▸ **Work required**: The job is to find each line in the entries holding the string "Fingerabdruck" and copy that line.

(Data in this exercise Opens)

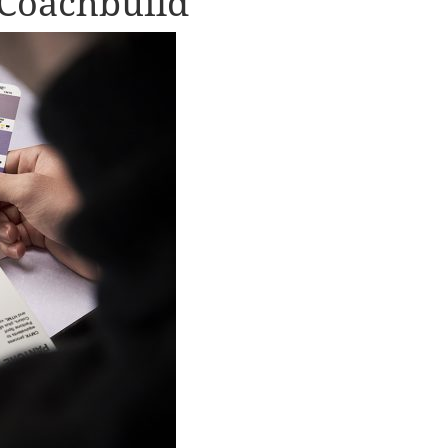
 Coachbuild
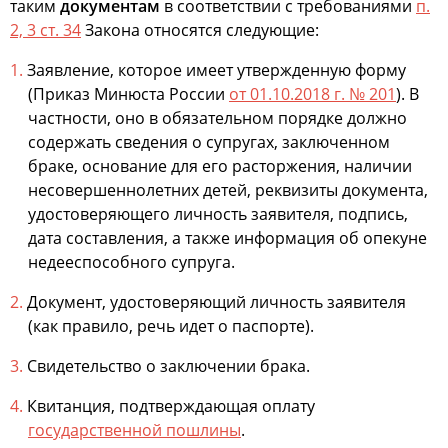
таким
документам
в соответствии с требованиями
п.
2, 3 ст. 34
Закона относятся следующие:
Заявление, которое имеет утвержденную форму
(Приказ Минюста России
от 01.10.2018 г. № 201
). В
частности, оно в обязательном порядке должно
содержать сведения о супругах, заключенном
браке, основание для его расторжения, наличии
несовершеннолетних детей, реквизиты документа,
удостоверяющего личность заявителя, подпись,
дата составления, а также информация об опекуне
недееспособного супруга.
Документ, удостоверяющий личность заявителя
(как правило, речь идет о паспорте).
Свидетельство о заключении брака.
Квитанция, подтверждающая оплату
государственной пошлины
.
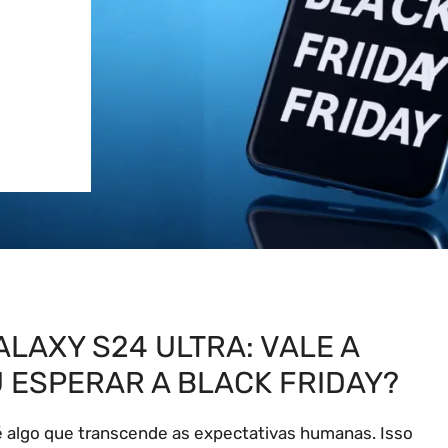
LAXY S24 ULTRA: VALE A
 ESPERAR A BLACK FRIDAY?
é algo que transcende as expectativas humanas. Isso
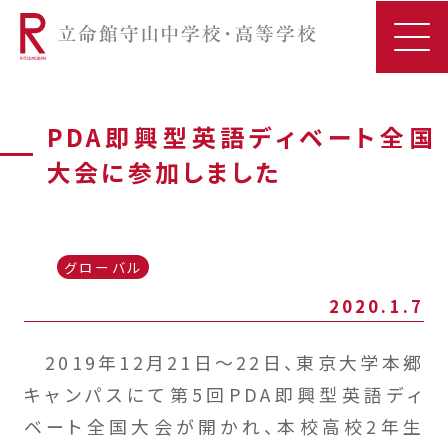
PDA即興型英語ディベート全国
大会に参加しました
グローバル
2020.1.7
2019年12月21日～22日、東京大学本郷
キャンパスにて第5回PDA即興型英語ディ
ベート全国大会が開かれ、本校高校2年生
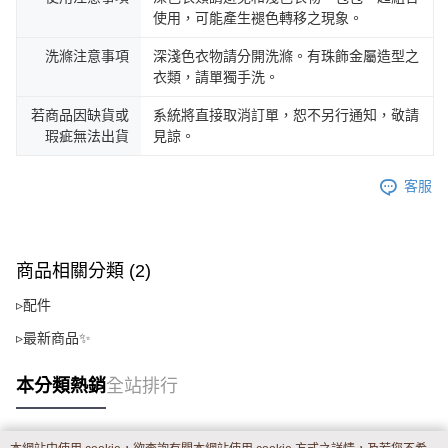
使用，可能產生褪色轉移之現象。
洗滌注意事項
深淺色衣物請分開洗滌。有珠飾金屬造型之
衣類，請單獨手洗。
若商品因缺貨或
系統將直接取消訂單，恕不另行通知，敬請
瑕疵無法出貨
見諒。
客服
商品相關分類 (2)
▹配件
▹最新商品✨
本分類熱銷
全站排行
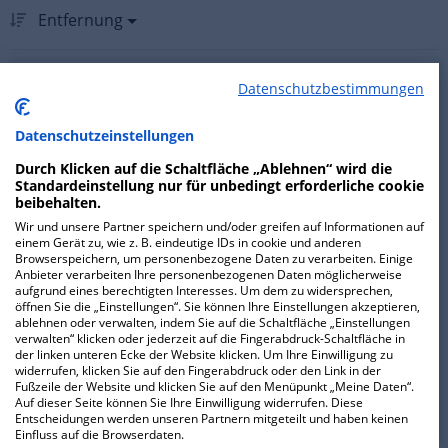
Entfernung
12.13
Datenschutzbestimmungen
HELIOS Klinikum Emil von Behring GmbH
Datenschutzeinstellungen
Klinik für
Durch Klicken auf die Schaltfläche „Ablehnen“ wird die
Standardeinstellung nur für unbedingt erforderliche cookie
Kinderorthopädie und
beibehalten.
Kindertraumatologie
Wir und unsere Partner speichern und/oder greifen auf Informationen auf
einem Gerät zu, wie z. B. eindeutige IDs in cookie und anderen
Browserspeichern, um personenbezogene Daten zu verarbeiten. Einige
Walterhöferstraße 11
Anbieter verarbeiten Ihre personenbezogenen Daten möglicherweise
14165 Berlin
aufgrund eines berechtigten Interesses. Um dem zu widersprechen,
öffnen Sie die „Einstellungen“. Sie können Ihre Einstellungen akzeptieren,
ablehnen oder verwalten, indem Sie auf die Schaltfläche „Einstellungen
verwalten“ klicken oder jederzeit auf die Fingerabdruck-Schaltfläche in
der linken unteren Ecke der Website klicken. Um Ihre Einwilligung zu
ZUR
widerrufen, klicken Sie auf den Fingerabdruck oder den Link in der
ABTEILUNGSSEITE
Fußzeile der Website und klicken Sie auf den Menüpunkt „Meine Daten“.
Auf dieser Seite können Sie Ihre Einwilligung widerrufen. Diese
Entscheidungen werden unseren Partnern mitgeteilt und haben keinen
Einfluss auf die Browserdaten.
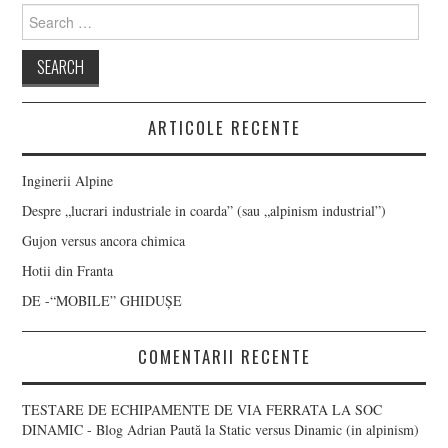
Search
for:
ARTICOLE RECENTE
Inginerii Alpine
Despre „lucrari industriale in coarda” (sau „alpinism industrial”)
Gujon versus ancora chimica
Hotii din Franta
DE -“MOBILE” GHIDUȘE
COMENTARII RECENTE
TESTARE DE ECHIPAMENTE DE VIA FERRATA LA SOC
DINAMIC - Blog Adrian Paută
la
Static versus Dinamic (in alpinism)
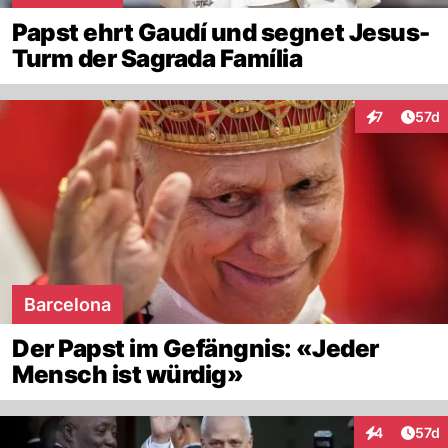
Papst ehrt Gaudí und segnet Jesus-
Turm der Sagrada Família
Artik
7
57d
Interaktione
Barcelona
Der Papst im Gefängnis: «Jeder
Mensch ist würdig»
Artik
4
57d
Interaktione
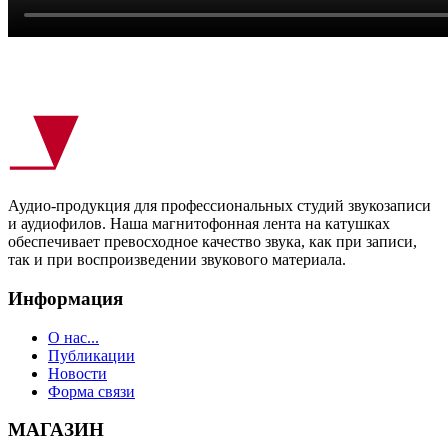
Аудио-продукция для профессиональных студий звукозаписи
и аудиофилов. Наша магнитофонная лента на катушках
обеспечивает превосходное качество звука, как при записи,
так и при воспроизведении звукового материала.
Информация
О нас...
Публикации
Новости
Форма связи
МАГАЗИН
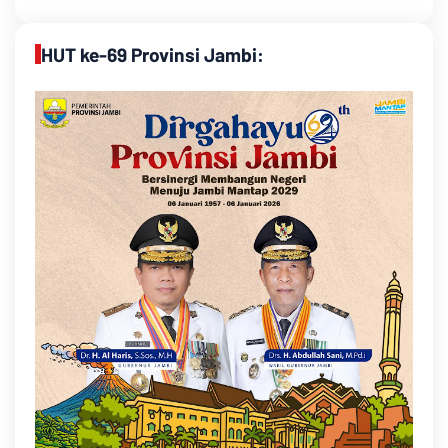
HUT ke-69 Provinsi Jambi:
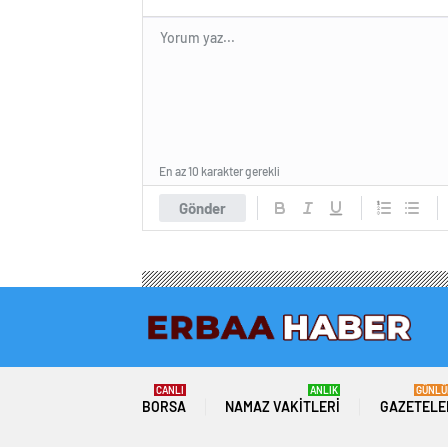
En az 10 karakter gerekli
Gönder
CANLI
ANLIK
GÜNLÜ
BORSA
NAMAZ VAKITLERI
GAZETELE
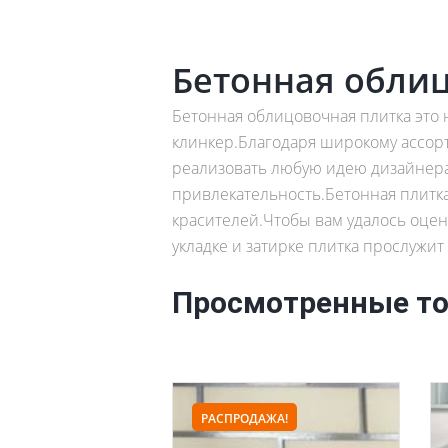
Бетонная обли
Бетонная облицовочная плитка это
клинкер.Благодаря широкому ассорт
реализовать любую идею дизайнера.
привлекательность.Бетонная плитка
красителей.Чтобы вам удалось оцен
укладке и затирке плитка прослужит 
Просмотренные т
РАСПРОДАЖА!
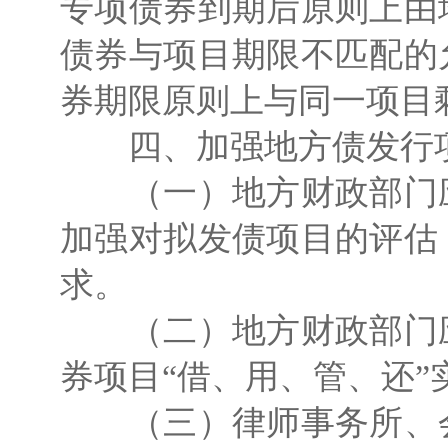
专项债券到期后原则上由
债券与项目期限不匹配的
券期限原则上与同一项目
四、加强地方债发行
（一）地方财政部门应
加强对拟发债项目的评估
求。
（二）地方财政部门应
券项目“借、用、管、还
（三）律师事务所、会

(Data in this exercise Closes)

▸ **Answer to this problem**:
verwalten“ klicken oder jederzeit auf die Fingerabdruck-Schaltfläche in
widerrufen, klicken Sie auf den Fingerabdruck oder den Link in der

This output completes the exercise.